Similarly the following entropies have natural interpretations

- \(H(X)\) the uncertainty, or average information (surprise), in the symbols sent into the channel
- \(H(Y)\) the uncertainty, or average information (surprise), in the symbols emerging from the channel
- \(H(X|Y)\) the average uncertainty in the input after observing the output
- \(H(X|Y)\) the average uncertainty in the output after observing the input

If \(H(X)\) the uncertainty in the input before observing the output and \(H(X|Y)\)
the average uncertainty in the input after observing the output, then
\begin{equation*}
H(X) - H(X|Y) = I(X;Y)
\end{equation*}
is the *reduction* in uncertainty on using the channel and observing the
output. Note that if the output of the channel was not correlated with the input
in any way then the channel would *not* reduce the uncertainty. If the
output is in some way correlated with the input then our uncertainty of the input
symbols is reduced on observing the output symbols. So the mutual information,
which captures this reduction in uncertainty is a measure of the *quality*
of the channel.

It's often easiest to calculate \(I(X;Y) = H(Y) - H(Y|X)\) as the channel diagram gives \(P(y|x)\) in the transition probabilities and the other terms can be calculated by straight multiplication.

In the following video I calculate the mutual information for various channels:

How do we use a channel to communicate as much as possible? Let's look at how much information the output of a channel conveys about the input, and then look to maximising that.

So far we have been interpreting the mutual information as the amount by which the uncertainty of the input is reduced by observing the output of the channel. So we have been thinking of the uncertainty of the input as a given quantity out of our control.

We can also expand the mutual information as
\begin{equation*}
I(X;Y) = H(Y) - H(Y|X)
\end{equation*}
i.e. How much the uncertainty in the output is reduced on average by observing
the input. Clearly, if we want to communicate effectively we should increase
this. That is, we want as little uncertainty as possible after the use of the
channel, and we can control the probability of symbols we feed into it.

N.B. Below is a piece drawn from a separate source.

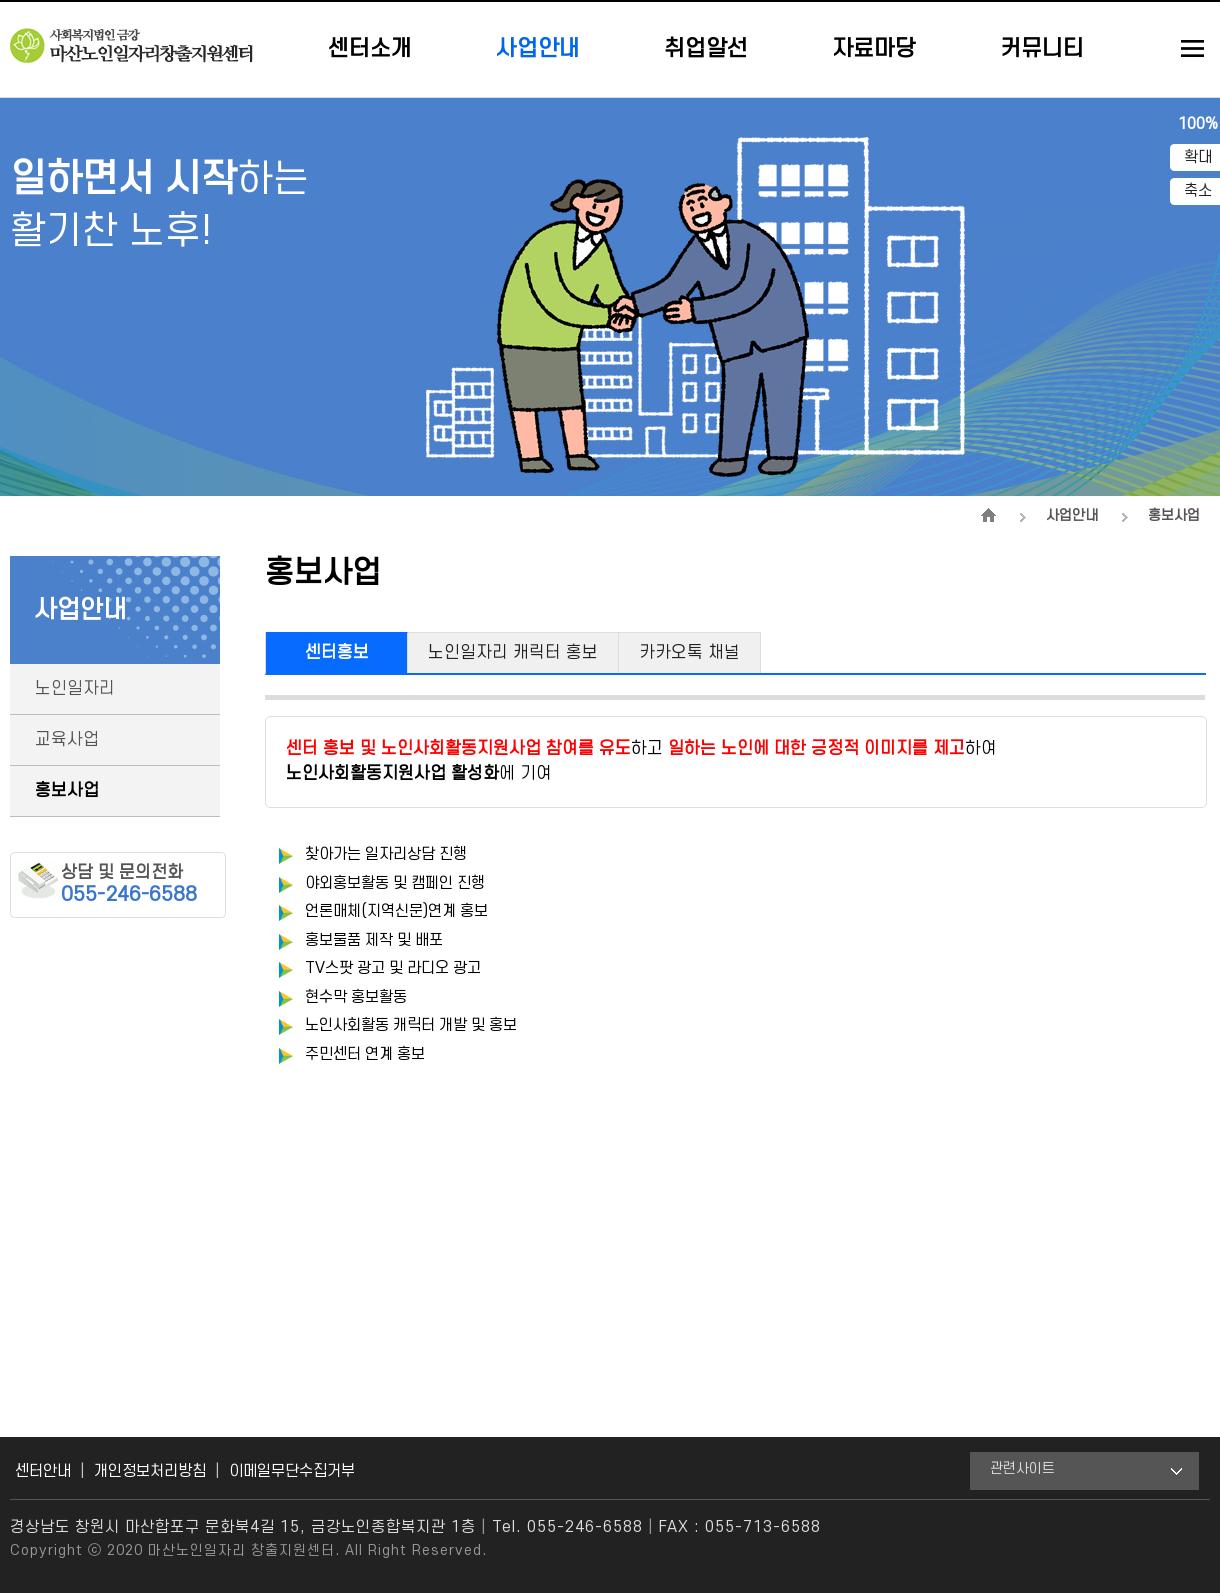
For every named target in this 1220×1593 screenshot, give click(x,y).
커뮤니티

The
Maximum of the mutual information over the distribution \(p(x)\) is something
called the *channel capacity*:
\begin{equation*}
C = \underset{p(x)}{\mathrm{max}}\; I(X;Y)
\end{equation*}

Now, for every discrete memoryless channel, Shannon's *noisy channel coding theorem* says:

- Rates \(R \le C\) are achievable with arbitrarily small error, at least in the limit of large code sizes. Intuitively, for large enough blocks a channel will appear like a non-overlapping channel (which is equivalent to a noiseless channel). Note that the theorem does not say
*what*the codes are, it just says they exist. Finding suitable codes is generally hard. - If a certain amount of error probability \(p_\mathrm{err}\) is acceptable, higher communication rates up to \(R(p_\mathrm{err})\) are achievable, where \begin{equation*} R(p_\mathrm{err}) = \frac{C}{1-H(p_\mathrm{err})} \end{equation*}
- For a given \(p_\mathrm{err}\), rates higher than \(R(p_\mathrm{err})\) are not achievable.